Yes, because of the proposal for the SpringOUT committee to have the liaison officer launched at Fair Day. It just became focused on not having them at our community event with the understanding that there might be a separate event that they held as part of the SpringOUT program (to introduce them). I think the SO members would prefer that not to be the case but yeah, it’s very much about it not being at Fair Day.

Do we have a current policing problem towards some queers in the ACT? You cited some historical examples in your recent media appearances but what about recent examples?
The most recent example is someone who was visiting Canberra and their partner was attacked in one of the Grindr attacks. They were really resistant to go to the police about it and ultimately did so because of wanting to potentially protect further people from being attacked. But the process for them to interact, to actually go and do that was fairly traumatising for them because of historic fears. We did a bit of a survey and we had a lot of people responding with specific examples of police interaction over the last few months and years, being hassled at bus interchanges etc., visibly queer people, because of the assumption that they’re there because they’re visibly queer in some way. Not every single one is necessarily being actively hassled about that, but targeted and singled out for it, yeah for sure.
There has recently been a series of savage assaults on gay men, instigated through the Grindr app.
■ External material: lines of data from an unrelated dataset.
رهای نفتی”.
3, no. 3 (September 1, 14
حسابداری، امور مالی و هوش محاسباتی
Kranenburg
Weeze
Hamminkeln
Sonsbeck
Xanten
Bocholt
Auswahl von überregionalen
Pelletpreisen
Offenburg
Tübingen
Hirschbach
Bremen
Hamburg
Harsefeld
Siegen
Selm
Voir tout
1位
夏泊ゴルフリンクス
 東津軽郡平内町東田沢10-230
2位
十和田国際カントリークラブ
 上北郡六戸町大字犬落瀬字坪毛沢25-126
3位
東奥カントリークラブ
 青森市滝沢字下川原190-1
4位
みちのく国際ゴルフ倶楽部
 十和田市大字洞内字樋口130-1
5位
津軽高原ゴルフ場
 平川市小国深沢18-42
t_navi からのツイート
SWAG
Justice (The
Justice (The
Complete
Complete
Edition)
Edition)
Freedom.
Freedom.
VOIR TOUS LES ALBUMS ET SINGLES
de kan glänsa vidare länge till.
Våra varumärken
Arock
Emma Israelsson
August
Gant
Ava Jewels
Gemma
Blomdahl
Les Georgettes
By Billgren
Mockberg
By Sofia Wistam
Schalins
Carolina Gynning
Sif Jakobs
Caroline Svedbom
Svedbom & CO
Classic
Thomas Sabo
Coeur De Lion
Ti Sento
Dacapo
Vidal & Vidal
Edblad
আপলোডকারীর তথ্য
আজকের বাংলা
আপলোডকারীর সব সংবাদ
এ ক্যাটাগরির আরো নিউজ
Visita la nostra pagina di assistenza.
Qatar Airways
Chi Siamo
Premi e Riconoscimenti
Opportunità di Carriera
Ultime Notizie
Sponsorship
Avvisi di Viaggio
Do you seek to represent the concerns of gay males and if so, what are the alternatives for catching the perpetrators if not through police work?
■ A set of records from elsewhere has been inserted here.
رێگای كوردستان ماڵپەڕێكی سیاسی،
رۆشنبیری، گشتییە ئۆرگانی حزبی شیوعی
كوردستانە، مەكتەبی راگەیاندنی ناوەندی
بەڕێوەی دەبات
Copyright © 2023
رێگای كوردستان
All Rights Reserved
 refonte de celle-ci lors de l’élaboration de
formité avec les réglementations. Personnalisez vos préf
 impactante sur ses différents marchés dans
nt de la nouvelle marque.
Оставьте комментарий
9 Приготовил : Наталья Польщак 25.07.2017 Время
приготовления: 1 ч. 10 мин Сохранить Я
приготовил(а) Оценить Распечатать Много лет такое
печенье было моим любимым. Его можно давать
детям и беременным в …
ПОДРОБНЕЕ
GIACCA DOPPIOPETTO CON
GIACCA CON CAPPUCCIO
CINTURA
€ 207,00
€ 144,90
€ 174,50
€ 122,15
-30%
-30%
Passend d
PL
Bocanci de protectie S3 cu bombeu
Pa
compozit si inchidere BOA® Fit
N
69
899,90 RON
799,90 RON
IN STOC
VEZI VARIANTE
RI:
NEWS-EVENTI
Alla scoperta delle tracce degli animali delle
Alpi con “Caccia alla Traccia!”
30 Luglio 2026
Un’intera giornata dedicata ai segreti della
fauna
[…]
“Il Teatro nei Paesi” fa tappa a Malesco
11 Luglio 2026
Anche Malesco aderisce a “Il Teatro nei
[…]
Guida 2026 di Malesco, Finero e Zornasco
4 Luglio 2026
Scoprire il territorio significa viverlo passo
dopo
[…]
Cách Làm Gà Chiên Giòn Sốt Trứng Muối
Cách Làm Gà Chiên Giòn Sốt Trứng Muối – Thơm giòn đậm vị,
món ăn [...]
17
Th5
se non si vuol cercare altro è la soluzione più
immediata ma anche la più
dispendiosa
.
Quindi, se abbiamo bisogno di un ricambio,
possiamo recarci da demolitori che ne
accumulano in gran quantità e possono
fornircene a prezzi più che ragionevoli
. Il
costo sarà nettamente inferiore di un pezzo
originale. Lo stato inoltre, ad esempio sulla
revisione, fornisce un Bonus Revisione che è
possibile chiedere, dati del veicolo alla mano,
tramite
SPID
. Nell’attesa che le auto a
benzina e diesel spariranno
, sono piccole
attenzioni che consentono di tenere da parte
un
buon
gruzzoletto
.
I certainly only seek to represent the views of gay men who also don’t feel safe and comfortable with the police, of which there are some as well. Certainly the majority of people who were often quite inappropriately fighting back against us (No Cops at SpringOUT) tended to be all white cis gay men really but there are also people in that demographic that have come out in support. I think the thing that people get confused about when it comes to this kind of thing is like, ‘Well, who are you going to go to?’ And yeah, at the moment, unfortunately, we have to go to the police. But the understanding of groups like ours and Pride in Protest etc. is that all the good things that the police do, all of the working with community stuff that actually does go well, could be done by well-resourced community groups, and then, yeah, we’d need the police to do the criminal activity stuff, for sure. But the rest of their purview wouldn’t include all of those extra community things that often people in more marginalised communities are really resistant to the police being involved with. So in this instance, yeah of course we’re going to need the police because that’s the only option we have but just because that’s the only option, it doesn’t necessarily mean it’s a good one or one that encompasses everything it needs to be doing. I think the Grindr attacks are kind of interesting, in particular. I often think of Grindr as like a virtual beat and the history of violence at beats is pretty long and complex and it includes the police. I think often there’s this feeling that we’re attacking individual members of a group when this is the structure itself being questioned and pushed on.
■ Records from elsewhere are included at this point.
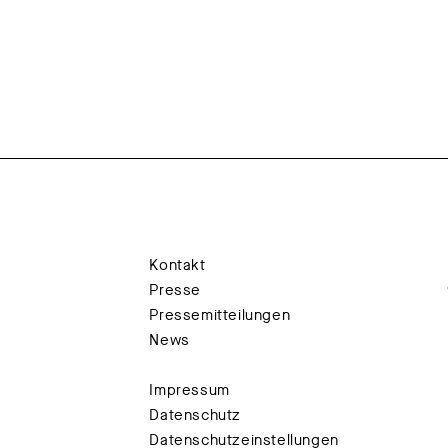
Kontakt
Presse
Pressemitteilungen
News
Impressum
Datenschutz
Datenschutzeinstellungen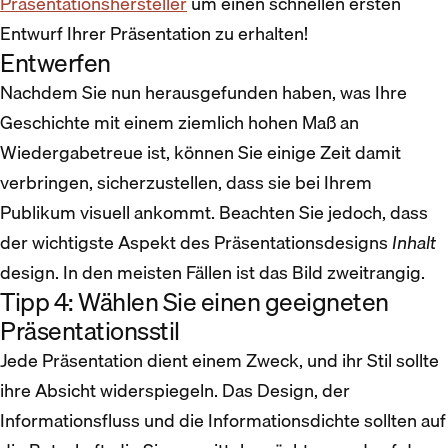
Präsentationshersteller
um einen schnellen ersten
Entwurf Ihrer Präsentation zu erhalten!
Entwerfen
Nachdem Sie nun herausgefunden haben, was Ihre
Geschichte mit einem ziemlich hohen Maß an
Wiedergabetreue ist, können Sie einige Zeit damit
verbringen, sicherzustellen, dass sie bei Ihrem
Publikum visuell ankommt. Beachten Sie jedoch, dass
der wichtigste Aspekt des Präsentationsdesigns
Inhalt
design. In den meisten Fällen ist das Bild zweitrangig.
Tipp 4: Wählen Sie einen geeigneten
Präsentationsstil
Jede Präsentation dient einem Zweck, und ihr Stil sollte
ihre Absicht widerspiegeln. Das Design, der
Informationsfluss und die Informationsdichte sollten auf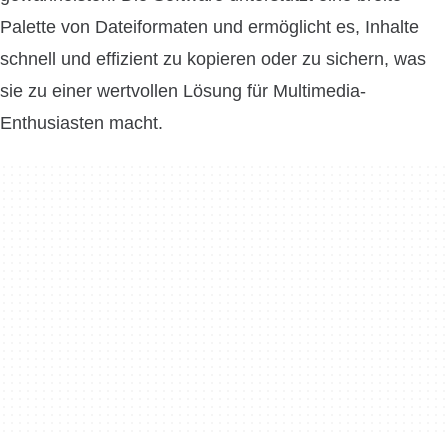
Palette von Dateiformaten und ermöglicht es, Inhalte
schnell und effizient zu kopieren oder zu sichern, was
sie zu einer wertvollen Lösung für Multimedia-
Enthusiasten macht.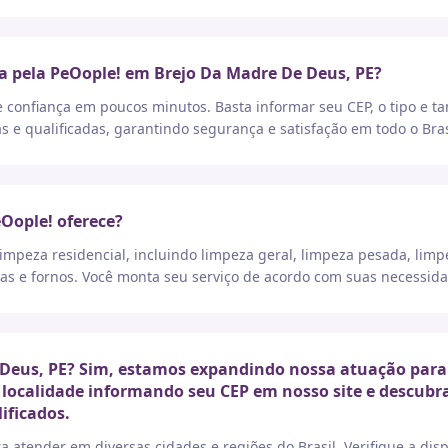
a pela PeOople! em Brejo Da Madre De Deus, PE?
e confiança em poucos minutos. Basta informar seu CEP, o tipo e t
as e qualificadas, garantindo segurança e satisfação em todo o Bras
eOople! oferece?
peza residencial, incluindo limpeza geral, limpeza pesada, limp
as e fornos. Você monta seu serviço de acordo com suas necessida
Deus, PE? Sim, estamos expandindo nossa atuação para 
a localidade informando seu CEP em nosso site e descubr
ificados.
a atender em diversas cidades e regiões do Brasil. Verifique a di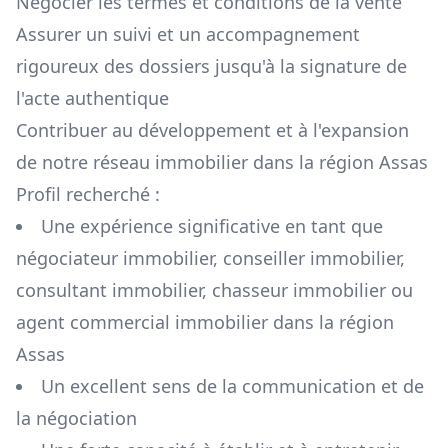
Négocier les termes et conditions de la vente
Assurer un suivi et un accompagnement
rigoureux des dossiers jusqu'à la signature de
l'acte authentique
Contribuer au développement et à l'expansion
de notre réseau immobilier dans la région
Assas
Profil recherché :
Une expérience significative en tant que
négociateur immobilier, conseiller immobilier,
consultant immobilier, chasseur immobilier ou
agent commercial immobilier dans la région
Assas
Un excellent sens de la communication et de
la négociation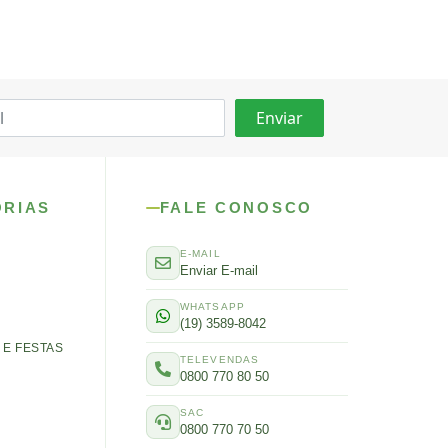
ORIAS
FALE CONOSCO
E-MAIL
Enviar E-mail
WHATSAPP
(19) 3589-8042
E FESTAS
TELEVENDAS
0800 770 80 50
SAC
0800 770 70 50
One of the most controversial things that you’ve posted is that you see queer cops as ‘traitors’. Could you please explain why you said that?
I always bring up the article, Irony of a Faggot Policeman by Hiero Badge, because it’s such a well set out, very long view of this. I think queerness has an inherent politicalness to it. I think, at least, it’s the terminology that gets used generally that’s sort of what it’s referring to, that it’s not just a sexual identity but also a way of being in the world and a way that we interact with the world. And the police is a, not just historically but currently, a violent, oppressive organisation that is very much built to be as broken as it is. People being like, ‘We need to fix the system from the inside’. Well, it’s working perfectly! I think it’s essentially the military wing of the government and I think that lots of people who get into policing have the best of intentions but ultimately they’re working within a system that is going to strip them of those intentions and they’re going to be enforcing pretty horrific things and participating in really awful cultures. And yeah, technically of course, there are gay and lesbian police. But I think that queerness is inherently political in a very specific way and I think if you’re willing to participate in that system, then you’re betraying other queer people.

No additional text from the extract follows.